Today’s announcement compliments other actions to help Connecticut residents with energy affordability that are expected to be approved by the General Assembly in today’s special session. Those actions include:
Supplementing this year’s $98.5 million of federal Low-Income Household Energy Assistance (LIHEAP) funding with an additional $30 million in American Rescue Plan Act (ARPA) funding to the Connecticut Department of Social Services (DSS). This additional state-directed funding substantially mitigates the impact of unusually high energy prices and will help ensure that funding for the state’s energy assistance program (the Connecticut Energy Assistance Program, or CEAP) is available to low-income households.
Requiring PURA to direct at least 95% of proceeds from fines in fiscal years 2023 and 2024 (including an anticipated fine in excess of $4.4 million) to nonprofit energy assistance programs, such as Operation Fuel.
Extending the ongoing suspension of the state’s 25 cent-per-gallon excise tax on gasoline through December 31, 2022, and then phasing it back in over a period of five months at five cents per month through May 2023. (Connecticut is one of only three states in the country that have a gas tax suspension in effect.)
Extending the ongoing suspension of fares on all public transit buses through March 30, 2023, which is the maximum date that complies with 12-month length-of-time federal restrictions for temporary public transit pilot programs.
DSS Commissioner Deidre Gifford said, “I’d like to thank Governor Lamont and legislative leaders for the anticipated extra financial help for the Connecticut Energy Assistance Program. This new state-directed funding will build on a recent boost in federal funding provided by Congress. This is particularly important because we are seeing increased interest in the program driven by a new, streamlined application process and spikes in the cost of deliverable fuels like home heating oil, and we will need the federal funding to ensure that regular program benefits get to all eligible households. The extra state funds will help us to get more benefits to more households than we originally planned, particularly those dealing with high fuel costs. In partnership with our state’s nine community action agencies, DSS is working hard to keep more families warm than ever before.
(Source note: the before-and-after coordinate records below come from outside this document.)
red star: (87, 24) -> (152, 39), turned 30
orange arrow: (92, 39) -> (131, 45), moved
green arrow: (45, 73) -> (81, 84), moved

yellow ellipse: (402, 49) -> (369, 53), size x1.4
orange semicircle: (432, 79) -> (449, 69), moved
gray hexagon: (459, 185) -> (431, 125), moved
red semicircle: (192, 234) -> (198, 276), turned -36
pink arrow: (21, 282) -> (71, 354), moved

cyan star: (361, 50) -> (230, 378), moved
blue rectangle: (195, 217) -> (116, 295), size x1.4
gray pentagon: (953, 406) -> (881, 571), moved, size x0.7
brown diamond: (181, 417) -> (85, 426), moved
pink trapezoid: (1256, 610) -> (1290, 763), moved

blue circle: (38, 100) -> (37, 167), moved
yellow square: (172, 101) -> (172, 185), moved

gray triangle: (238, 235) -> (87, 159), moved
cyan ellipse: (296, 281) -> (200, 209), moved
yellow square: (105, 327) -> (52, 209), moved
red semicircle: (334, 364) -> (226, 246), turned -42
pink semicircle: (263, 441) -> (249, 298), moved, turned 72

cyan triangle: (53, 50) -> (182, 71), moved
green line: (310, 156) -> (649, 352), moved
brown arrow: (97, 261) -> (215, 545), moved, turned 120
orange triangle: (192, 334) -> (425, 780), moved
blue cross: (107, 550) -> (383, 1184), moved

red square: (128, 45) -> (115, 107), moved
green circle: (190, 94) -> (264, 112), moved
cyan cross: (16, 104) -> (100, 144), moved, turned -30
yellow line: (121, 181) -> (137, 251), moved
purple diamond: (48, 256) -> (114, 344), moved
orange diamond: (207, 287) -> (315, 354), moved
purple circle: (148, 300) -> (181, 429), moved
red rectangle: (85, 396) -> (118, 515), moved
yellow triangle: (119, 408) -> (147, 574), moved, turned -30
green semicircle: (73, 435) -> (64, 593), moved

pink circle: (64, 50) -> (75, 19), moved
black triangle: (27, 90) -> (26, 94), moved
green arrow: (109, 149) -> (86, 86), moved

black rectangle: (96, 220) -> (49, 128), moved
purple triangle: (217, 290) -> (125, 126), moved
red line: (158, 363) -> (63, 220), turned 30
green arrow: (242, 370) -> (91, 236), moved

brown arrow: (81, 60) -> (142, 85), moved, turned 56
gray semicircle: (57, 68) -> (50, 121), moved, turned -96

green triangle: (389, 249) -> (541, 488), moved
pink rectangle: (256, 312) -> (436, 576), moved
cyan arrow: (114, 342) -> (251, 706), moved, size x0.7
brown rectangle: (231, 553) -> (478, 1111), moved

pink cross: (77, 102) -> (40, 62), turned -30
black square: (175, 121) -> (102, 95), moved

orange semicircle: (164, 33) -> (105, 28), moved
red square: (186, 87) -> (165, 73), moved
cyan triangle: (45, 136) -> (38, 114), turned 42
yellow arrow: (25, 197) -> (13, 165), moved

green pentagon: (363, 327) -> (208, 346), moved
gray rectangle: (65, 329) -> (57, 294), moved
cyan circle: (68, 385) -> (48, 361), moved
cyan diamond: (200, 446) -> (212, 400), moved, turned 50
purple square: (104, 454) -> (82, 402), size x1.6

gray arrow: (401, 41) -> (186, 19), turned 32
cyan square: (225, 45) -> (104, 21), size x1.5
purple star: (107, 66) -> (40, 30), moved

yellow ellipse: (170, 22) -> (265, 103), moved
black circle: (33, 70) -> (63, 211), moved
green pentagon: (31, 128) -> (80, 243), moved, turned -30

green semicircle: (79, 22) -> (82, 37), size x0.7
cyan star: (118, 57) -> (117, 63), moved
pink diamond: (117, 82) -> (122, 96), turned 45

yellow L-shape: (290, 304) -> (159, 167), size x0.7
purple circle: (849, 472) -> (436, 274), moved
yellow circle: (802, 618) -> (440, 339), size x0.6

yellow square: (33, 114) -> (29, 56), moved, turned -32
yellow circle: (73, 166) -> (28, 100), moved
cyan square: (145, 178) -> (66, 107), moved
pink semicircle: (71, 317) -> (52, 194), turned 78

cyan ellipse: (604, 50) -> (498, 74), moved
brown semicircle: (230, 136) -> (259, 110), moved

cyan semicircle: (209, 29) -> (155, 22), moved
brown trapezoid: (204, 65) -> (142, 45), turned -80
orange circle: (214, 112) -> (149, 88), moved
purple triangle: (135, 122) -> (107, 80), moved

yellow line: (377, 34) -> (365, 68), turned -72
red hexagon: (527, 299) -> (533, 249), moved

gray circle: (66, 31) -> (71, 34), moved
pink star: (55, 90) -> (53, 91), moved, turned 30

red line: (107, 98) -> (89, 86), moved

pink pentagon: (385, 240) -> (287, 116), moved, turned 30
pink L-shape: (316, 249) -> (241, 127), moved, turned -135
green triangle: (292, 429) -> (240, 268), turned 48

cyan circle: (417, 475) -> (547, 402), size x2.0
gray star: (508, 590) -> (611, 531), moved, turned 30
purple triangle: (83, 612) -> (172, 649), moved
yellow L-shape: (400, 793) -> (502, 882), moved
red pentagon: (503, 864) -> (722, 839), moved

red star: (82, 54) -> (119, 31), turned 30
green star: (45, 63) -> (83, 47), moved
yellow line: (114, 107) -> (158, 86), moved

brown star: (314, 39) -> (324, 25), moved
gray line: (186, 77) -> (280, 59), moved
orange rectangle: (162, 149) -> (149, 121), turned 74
We have streamlined CEAP eligibility processes and are improving our customer service. For example, we have launched an online application option and DSS clients enrolled in SNAP or cash assistance programs can get immediate income eligibility verification when they apply online. We have also worked to ensure that we have strong program participation within the deliverable fuel vendor community and are happy to report that we have more than 240 vendors participating in every part of the state.”
Nearly 52,000 households have already applied for CEAP this season, an increase of 17% over last year at this time. Benefits are available for households with incomes up to 60% of the state median income, which equates to roughly $76,465 for a family of four. These benefits are usually paid directly to the utility company or fuel supplier. Households that heat with deliverable fuels like oil or propane may be eligible for multiple free tank refills.
Interested households should apply online at ct.gov/heatinghelp or contact their local community action agency. Additional assistance is available by calling 2-1-1.